Skype silk codec Overview

Source: Internet
Author: User

Recently, I briefly read the Skype SILK codec algorithm. The basic principles and procedures are basically clear. I will take a closer look at the details later. I will give a brief introduction today. SILK Codec is a speech and audio Codec algorithm that provides great flexibility for audio bandwidth, network bandwidth, and algorithm complexity. Four sampling rates are supported: 8 KHz, 12 KHz, 16 KHz, and 24 KHz; three types of Complexity: low, medium, and high. The encoding bit rate is 6 ~ 40 kbps (different sampling rates have different bit rate ranges) and support VAD, DTX, FEC, and other modules. The most important thing is to provide fixed-point C code, which is very helpful for porting and optimization to ARM and DSP.

 

Attached principle Flowchart

 

 

After reading the SILK Codec code, I always think that it is a mix of iLBC and Speex. Of course it is not that simple. The typical Source-filter model is used as a whole, that is, the basis for the speech generation system modeling, after two-level filtering, the first-level long-term prediction filter (LTP) removes the Periodic Components in voiced speech. Of course, this step is not required for voiced speech. The second step is short-term filtering (LPC ), remove the redundant information between near sample points. Here, the LPC coefficient is calculated using the Berg (Burg) algorithm (generally, CELP Codec uses self-Correlation Algorithms to calculate LPC ), then the multilevel vector quantization method is used (generally CELP Codec adopts the split Vector Quantization Method). After these two levels of filtering, the excitation signal can be obtained, in general, CELP Codec often uses a fixed codebook + adaptive codebook to separately quantify the method. They approximate the near-cycle components and noise-like components in the excitation signal respectively (this model is too classic, therefore, CELP can maintain excellent sound quality at 8 kbps or above. In addition, different quantization methods of Fixed-code books lead to different Celp naming and variants. Otherwise, CELP will be introduced. Here, SILK is also different from iLBC, but it is very similar to finding the largest energy point in the sub-frame, and then quantize and normalize the gain, range encode is used for normalized signals. This distance encoding is a lossless compression algorithm. Its performance and principle are similar to arithmetic coding. It is mainly used to avoid patent reasons. In addition, VAD, DTX, FEC, and noise suppression are also good. The bitrate encoding method is similar to Speex.

 

 

 

Well, I will come here today and go to work tomorrow. I will study the details later.

 

Contact Us

The content source of this page is from Internet, which doesn't represent Alibaba Cloud's opinion; products and services mentioned on that page don't have any relationship with Alibaba Cloud. If the content of the page makes you feel confusing, please write us an email, we will handle the problem within 5 days after receiving your email.

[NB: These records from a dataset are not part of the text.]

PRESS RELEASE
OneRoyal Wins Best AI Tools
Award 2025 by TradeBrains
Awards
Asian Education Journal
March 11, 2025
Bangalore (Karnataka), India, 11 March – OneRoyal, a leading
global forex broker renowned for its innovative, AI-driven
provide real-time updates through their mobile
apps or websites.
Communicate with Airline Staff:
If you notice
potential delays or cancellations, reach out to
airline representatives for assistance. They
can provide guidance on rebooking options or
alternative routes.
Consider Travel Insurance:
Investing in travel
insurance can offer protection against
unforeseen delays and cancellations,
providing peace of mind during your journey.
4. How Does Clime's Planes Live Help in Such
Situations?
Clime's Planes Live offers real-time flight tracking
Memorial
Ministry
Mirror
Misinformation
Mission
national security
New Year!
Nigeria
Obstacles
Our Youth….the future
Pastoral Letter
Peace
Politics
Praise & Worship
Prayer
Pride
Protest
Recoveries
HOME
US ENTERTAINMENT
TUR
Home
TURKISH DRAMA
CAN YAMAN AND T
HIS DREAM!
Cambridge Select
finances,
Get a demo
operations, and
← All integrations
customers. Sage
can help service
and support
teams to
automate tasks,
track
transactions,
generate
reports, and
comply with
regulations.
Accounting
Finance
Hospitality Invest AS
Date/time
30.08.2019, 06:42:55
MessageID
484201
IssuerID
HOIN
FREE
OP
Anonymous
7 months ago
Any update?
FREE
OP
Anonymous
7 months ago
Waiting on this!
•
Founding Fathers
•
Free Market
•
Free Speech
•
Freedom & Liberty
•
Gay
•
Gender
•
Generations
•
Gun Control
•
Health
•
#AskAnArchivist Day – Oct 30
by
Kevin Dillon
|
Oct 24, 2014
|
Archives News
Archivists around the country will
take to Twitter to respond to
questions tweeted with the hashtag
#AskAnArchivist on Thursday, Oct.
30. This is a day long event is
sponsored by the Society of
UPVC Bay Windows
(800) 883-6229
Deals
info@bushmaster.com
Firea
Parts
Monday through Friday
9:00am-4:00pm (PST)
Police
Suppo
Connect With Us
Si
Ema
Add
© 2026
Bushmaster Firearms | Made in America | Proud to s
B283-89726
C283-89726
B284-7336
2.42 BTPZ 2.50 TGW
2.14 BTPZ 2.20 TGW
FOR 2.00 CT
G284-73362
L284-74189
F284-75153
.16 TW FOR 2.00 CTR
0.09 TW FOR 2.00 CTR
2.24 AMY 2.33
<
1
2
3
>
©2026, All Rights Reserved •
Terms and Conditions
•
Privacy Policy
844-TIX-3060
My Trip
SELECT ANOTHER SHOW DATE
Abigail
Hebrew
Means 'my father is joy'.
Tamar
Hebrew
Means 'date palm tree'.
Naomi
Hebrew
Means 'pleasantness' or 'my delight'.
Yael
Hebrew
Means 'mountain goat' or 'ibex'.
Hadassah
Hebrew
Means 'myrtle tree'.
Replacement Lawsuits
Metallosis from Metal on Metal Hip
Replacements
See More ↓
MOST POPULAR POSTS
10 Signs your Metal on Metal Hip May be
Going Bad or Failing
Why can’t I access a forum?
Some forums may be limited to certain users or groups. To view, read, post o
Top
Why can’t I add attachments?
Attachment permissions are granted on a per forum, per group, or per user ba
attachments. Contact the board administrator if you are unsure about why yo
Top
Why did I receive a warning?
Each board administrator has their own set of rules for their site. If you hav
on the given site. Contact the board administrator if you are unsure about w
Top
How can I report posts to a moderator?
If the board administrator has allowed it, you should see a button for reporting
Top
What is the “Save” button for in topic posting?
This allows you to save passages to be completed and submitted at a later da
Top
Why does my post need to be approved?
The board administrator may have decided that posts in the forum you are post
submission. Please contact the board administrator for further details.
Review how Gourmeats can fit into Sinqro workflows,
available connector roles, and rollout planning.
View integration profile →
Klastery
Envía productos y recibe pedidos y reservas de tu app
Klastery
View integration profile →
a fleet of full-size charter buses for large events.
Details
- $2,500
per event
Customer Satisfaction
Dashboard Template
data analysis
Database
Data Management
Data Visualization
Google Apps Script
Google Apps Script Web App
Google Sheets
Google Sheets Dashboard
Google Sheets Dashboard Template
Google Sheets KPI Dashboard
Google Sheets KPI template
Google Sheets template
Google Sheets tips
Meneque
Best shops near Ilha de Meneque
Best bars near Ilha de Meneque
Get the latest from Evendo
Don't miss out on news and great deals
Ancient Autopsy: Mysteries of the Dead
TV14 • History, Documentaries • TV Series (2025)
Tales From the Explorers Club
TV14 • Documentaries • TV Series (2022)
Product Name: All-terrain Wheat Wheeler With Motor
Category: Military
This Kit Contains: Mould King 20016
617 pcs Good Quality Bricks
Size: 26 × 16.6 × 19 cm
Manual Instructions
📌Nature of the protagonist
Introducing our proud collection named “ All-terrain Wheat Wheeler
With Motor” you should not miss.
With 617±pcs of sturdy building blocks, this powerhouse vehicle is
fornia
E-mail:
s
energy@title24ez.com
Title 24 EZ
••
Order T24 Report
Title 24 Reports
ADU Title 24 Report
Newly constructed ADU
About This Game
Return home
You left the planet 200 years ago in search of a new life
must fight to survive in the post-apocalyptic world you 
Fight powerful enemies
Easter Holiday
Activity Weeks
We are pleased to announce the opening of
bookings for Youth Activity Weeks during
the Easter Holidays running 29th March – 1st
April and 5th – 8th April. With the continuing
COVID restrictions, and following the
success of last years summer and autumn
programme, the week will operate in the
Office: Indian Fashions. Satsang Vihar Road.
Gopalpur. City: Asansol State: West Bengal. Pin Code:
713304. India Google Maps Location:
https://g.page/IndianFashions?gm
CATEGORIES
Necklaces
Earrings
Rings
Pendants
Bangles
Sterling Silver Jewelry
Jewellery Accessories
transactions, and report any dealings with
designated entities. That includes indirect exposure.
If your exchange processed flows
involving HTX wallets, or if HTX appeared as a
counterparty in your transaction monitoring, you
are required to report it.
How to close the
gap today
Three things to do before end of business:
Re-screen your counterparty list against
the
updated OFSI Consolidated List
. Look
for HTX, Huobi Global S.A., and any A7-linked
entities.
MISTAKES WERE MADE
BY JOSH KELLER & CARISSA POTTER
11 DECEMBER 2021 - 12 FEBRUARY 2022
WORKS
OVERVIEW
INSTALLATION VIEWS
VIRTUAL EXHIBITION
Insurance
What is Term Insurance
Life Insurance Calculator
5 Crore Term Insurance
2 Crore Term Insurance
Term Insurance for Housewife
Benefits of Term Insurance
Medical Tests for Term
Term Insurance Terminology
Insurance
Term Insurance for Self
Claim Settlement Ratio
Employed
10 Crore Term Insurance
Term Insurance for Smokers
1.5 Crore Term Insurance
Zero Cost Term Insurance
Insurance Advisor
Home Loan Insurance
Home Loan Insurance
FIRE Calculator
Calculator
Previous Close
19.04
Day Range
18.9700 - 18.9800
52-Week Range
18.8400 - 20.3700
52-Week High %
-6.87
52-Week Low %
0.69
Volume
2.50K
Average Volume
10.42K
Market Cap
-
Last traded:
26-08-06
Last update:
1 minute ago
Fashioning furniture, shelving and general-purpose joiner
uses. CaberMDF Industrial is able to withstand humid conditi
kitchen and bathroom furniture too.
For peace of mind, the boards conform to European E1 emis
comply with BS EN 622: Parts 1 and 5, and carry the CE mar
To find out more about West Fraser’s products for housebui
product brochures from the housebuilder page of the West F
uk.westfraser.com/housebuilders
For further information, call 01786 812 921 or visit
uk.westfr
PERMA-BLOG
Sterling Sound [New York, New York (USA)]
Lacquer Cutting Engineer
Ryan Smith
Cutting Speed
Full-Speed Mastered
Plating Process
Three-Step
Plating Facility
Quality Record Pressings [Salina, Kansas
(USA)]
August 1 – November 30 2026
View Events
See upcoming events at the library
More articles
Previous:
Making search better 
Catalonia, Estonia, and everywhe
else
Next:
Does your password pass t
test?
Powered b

If you find any instances of plagiarism from the community, please send an email to: info-contact@alibabacloud.com and provide relevant evidence. A staff member will contact you within 5 working days.

A Free Trial That Lets You Build Big!

Start building with 50+ products and up to 12 months usage for Elastic Compute Service

  • Sales Support

    1 on 1 presale consultation

  • After-Sales Support

    24/7 Technical Support 6 Free Tickets per Quarter Faster Response

  • Alibaba Cloud offers highly flexible support services tailored to meet your exact needs.